Most modern "liberal" philosophy is oriented around non-discrimination and non-judgement as the ultimate, unquestioned values, which basically negates thought (which is instrinsically judgemental), and ultimately necessitates the falsification of reality. (That's why you get, for example, the silly argument, so common with the Left generally and the PC cult in particular, that if someone isn't doing as well as someone else, it must
necessarily be because they're being exploited or oppressed or discriminated against - the presumption being that without the hypothesized "systemic" discriminatory or exploitative social relations, everyone would do equally as well, which is of course absolute nonsense.)
People are better at things than others (including "being a better person" morally), and some people are better at a lot of things than others. Some races and ethnic groups are also better than others at this or that, on average. However, that doesn't necessarily have any dire implications because comparative advantage is a thing. (i.e., even if you were better at
everything than anyone else, it would still pay you and everyone else, to delegate the things you're less good at to others - even if they're less good at those things than you are - so you can focus time and energy on the thing you're super-best at.)

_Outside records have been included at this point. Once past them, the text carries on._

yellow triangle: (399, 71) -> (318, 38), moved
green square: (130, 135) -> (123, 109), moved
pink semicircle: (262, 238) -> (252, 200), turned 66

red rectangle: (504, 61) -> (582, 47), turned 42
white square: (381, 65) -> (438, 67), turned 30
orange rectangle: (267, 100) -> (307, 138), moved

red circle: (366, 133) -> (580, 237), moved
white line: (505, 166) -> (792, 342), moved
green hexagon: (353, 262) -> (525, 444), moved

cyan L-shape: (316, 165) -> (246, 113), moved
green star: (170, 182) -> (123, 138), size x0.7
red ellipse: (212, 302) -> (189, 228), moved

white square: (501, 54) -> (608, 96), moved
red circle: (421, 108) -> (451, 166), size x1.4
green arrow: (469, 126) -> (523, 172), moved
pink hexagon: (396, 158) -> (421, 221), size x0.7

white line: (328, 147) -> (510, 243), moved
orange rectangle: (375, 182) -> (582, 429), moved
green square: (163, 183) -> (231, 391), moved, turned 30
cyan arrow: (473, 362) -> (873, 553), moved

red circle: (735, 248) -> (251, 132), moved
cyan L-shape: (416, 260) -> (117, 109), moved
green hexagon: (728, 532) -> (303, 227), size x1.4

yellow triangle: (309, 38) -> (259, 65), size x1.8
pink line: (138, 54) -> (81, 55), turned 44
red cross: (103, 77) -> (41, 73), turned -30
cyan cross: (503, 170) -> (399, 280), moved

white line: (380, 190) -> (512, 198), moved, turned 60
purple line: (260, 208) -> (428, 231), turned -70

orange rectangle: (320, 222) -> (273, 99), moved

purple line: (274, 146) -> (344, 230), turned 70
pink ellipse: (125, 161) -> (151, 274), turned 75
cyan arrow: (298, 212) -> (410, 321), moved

There's a higher level of abstraction at which the similarities between human beings outweigh the differences, though (i.e. everyone who is at least basically competent is equally a self-steering agent), in which case saying someone is "better" than others
tout court is a bit off.
It's a question of perspective. While the difference between the capabilities and potential of a janitor and the capabilities and potential of a CEO matters a lot in the
human world, in the full context of the
natural world, both share a huge amount of functionality and a whole raft of amazing capabilities that we take for granted (e.g. the ability to walk, a difficult task, as robotics people like Boston Dynamics found out, though they are obviously cracking it); while the differences in genes and brain structure, etc., that make such a huge difference in the human world are in fact usually relatively small, the tip of the iceberg, in relation to that shared mass that's roughly equal. No doubt if you were Ant-Man you'd learn to recognize individual ants, but from the point of view of an ordinary human, they all look the same. Similarly, the janitor and CEO are close enough for jazz if you zoom out and treat the tiny differences as noise.
And at the highest, "spiritual" level, in most religions and systems of mysticism, all sentient creatures necessarily have a sort of equal dignity in being emissaries, or miniatures (microcosms) or "sparks" of the Absolute, God or whatever you want to call the hypothesized underlying Engine of the mystery of existence.